The consequence of not following the “one form of action” rule is a waiver of the creditor’s rights to a deficiency judgment. Additionally, if any of the real property collateral is exhausted through any other means, such as a private sale without the consent of the debtors, a deficiency judgment is barred. See, e.g., Pacific Valley Bank v. Schwenke (1987) 189 Cal.App.3d 134, 145.
Additionally, California protects debtors liable for deficiency judgments from low bids at the judicial foreclosure auction, by limiting the amount of the deficiency judgment to the difference between the fair value of the property and the amount of the indebtedness. See Cal. Code Civ. P. § 726(b). A second protection is the right to redeem the property based on the foreclosure sale price, not the amount of the secured debt. See Cal Code Civ. P. § 726(e).
On appeal, Appellants argued that the trial court erred by holding them liable for a deficiency judgment because Bank waived its right to a deficiency when it violated the “security first” rule. By agreeing to a short sale of the second parcel without their consent, the Appellants argued that Bank deprived them of the protections they would have had if the second parcel had been included in the judicial foreclosure action. The Appellate Court agreed.
Relying on Schwenke, the Appellate Court held that the security first principle in section 726(a) barred any liability for deficiency because Bank, without consent of the Appellants, released part of the security for the note when it allowed the wife to sell the second parcel in a private sale.

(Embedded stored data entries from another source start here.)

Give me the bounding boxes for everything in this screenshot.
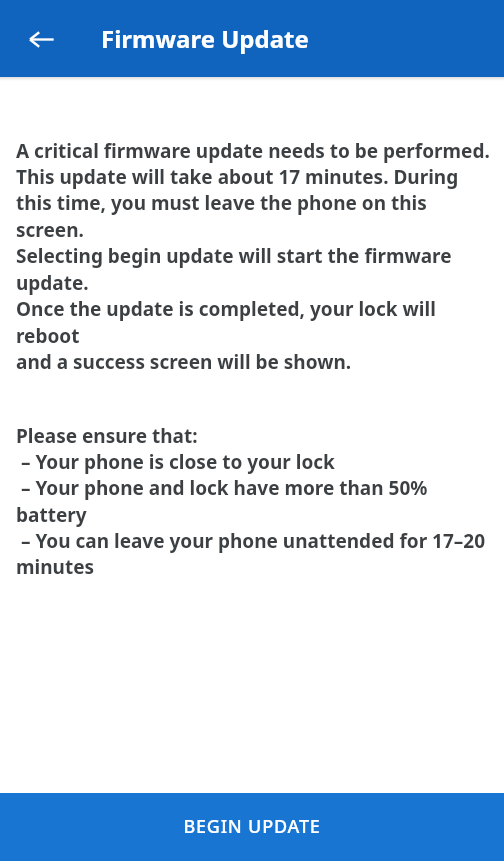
staticText: Firmware Update: [101, 22, 309, 55]
staticText: BEGIN UPDATE: [183, 814, 321, 839]
staticText: Once the update is completed, your lock …: [16, 296, 494, 349]
staticText: and a success screen will be shown.: [16, 349, 352, 375]
staticText: Please ensure that:: [16, 423, 198, 449]
button[interactable]: BEGIN UPDATE: [0, 793, 504, 861]
staticText: this time, you must leave the phone on t…: [16, 190, 494, 243]
staticText: – Your phone is close to your lock: [16, 449, 335, 475]
staticText: A critical firmware update needs to be p…: [16, 138, 490, 164]
staticText: minutes: [16, 554, 95, 580]
staticText: – Your phone and lock have more than 50%…: [16, 475, 494, 528]
button[interactable]: Back: [14, 12, 68, 66]
staticText: Selecting begin update will start the fi…: [16, 243, 494, 296]
staticText: This update will take about 17 minutes. …: [16, 164, 459, 190]
staticText: – You can leave your phone unattended fo…: [16, 528, 486, 554]
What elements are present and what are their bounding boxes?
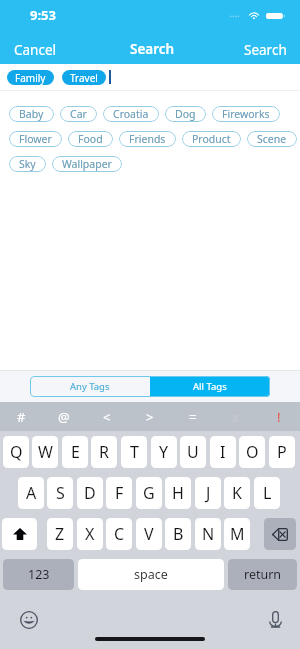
button[interactable]: S: [47, 477, 73, 509]
button[interactable]: All Tags: [150, 376, 270, 397]
staticText: Dog: [175, 107, 196, 121]
button[interactable]: return: [228, 559, 297, 590]
staticText: Flower: [19, 132, 52, 146]
button[interactable]: Shift: [2, 518, 37, 550]
button[interactable]: T: [121, 436, 147, 468]
staticText: H: [172, 482, 184, 504]
button[interactable]: L: [254, 477, 280, 509]
button[interactable]: P: [269, 436, 295, 468]
button[interactable]: Sky: [9, 156, 46, 172]
staticText: Friends: [129, 132, 166, 146]
staticText: Scene: [257, 132, 287, 146]
button[interactable]: Dog: [165, 106, 206, 122]
button[interactable]: Wallpaper: [52, 156, 122, 172]
staticText: U: [187, 441, 199, 463]
button[interactable]: C: [106, 518, 132, 550]
staticText: Y: [159, 441, 169, 463]
button[interactable]: M: [224, 518, 250, 550]
staticText: Food: [78, 132, 103, 146]
staticText: Car: [70, 107, 87, 121]
button[interactable]: 123: [3, 559, 74, 590]
staticText: Search: [130, 40, 175, 58]
staticText: G: [143, 482, 155, 504]
button[interactable]: >: [128, 402, 171, 431]
staticText: Search: [244, 41, 287, 57]
button[interactable]: K: [224, 477, 250, 509]
staticText: space: [134, 566, 168, 583]
button[interactable]: F: [106, 477, 132, 509]
staticText: J: [206, 482, 211, 504]
button[interactable]: Z: [47, 518, 73, 550]
staticText: @: [58, 408, 70, 426]
staticText: Cancel: [14, 41, 57, 57]
staticText: B: [173, 523, 184, 545]
staticText: Z: [55, 523, 65, 545]
button[interactable]: Car: [60, 106, 97, 122]
staticText: Wallpaper: [62, 157, 112, 171]
staticText: K: [232, 482, 242, 504]
staticText: Product: [192, 132, 231, 146]
button[interactable]: Q: [3, 436, 29, 468]
button[interactable]: X: [77, 518, 103, 550]
button[interactable]: #: [0, 402, 42, 431]
button[interactable]: Cancel: [0, 34, 70, 64]
button[interactable]: B: [165, 518, 191, 550]
staticText: x: [232, 408, 239, 426]
button[interactable]: Search: [231, 34, 300, 64]
button[interactable]: <: [85, 402, 128, 431]
button[interactable]: J: [195, 477, 221, 509]
button[interactable]: space: [78, 559, 224, 590]
staticText: M: [230, 523, 245, 545]
staticText: C: [114, 523, 125, 545]
button[interactable]: E: [62, 436, 88, 468]
button[interactable]: Flower: [9, 131, 62, 147]
button[interactable]: !: [257, 402, 300, 431]
button[interactable]: @: [42, 402, 85, 431]
staticText: return: [244, 566, 282, 583]
button[interactable]: R: [91, 436, 117, 468]
button[interactable]: D: [77, 477, 103, 509]
button[interactable]: A: [18, 477, 44, 509]
button[interactable]: Travel: [62, 70, 106, 85]
staticText: S: [56, 482, 65, 504]
button[interactable]: Any Tags: [30, 376, 150, 397]
staticText: A: [26, 482, 37, 504]
staticText: 9:53: [30, 6, 56, 24]
button[interactable]: V: [136, 518, 162, 550]
button[interactable]: U: [180, 436, 206, 468]
staticText: V: [144, 523, 154, 545]
staticText: Croatia: [113, 107, 149, 121]
button[interactable]: Fireworks: [212, 106, 280, 122]
button[interactable]: Emoji keyboard: [20, 611, 38, 629]
staticText: >: [146, 408, 154, 426]
button[interactable]: W: [32, 436, 58, 468]
button[interactable]: Product: [182, 131, 241, 147]
staticText: #: [17, 408, 26, 426]
button[interactable]: Food: [68, 131, 113, 147]
staticText: D: [84, 482, 96, 504]
staticText: R: [99, 441, 109, 463]
button[interactable]: Baby: [9, 106, 54, 122]
button[interactable]: Dictation: [267, 611, 284, 628]
button[interactable]: =: [171, 402, 214, 431]
staticText: F: [115, 482, 124, 504]
button[interactable]: Friends: [119, 131, 176, 147]
staticText: =: [189, 408, 197, 426]
button[interactable]: H: [165, 477, 191, 509]
button[interactable]: G: [136, 477, 162, 509]
button[interactable]: Croatia: [103, 106, 159, 122]
staticText: X: [85, 523, 95, 545]
staticText: O: [246, 441, 259, 463]
staticText: !: [277, 408, 281, 426]
button[interactable]: O: [239, 436, 265, 468]
button[interactable]: Scene: [247, 131, 297, 147]
staticText: Q: [10, 441, 23, 463]
button[interactable]: Backspace: [264, 518, 296, 550]
button[interactable]: N: [195, 518, 221, 550]
staticText: P: [277, 441, 287, 463]
staticText: E: [71, 441, 80, 463]
button[interactable]: I: [210, 436, 236, 468]
button[interactable]: Family: [7, 70, 54, 85]
button[interactable]: Y: [151, 436, 177, 468]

In so ruling, the Appellate Court rejected Bank’s argument that Schwenke was bad law or that the Court should recognize an exception to the consent requirement. Relying on numerous Court of Appeal decisions that cited Schwenke and referred to its consent requirement, the Appellate Court concluded that Schwenke “is consistent with the statutory language and the concepts underlying the security first principle.”
The Appellate Court also rejected Bank’s attempt to distinguish Schwenke, by arguing that Schwenke is unreliable in the absence of cases involving loans with multiple debtors secured by more than one parcel of real property. The lack of further appellate decisions since Schwenke, according to the Appellate Court, showed that “bankers and their lawyers have had little trouble applying the rule of law that consent of all debtors must be obtained by the creditor before releasing any parcels securing the loan.”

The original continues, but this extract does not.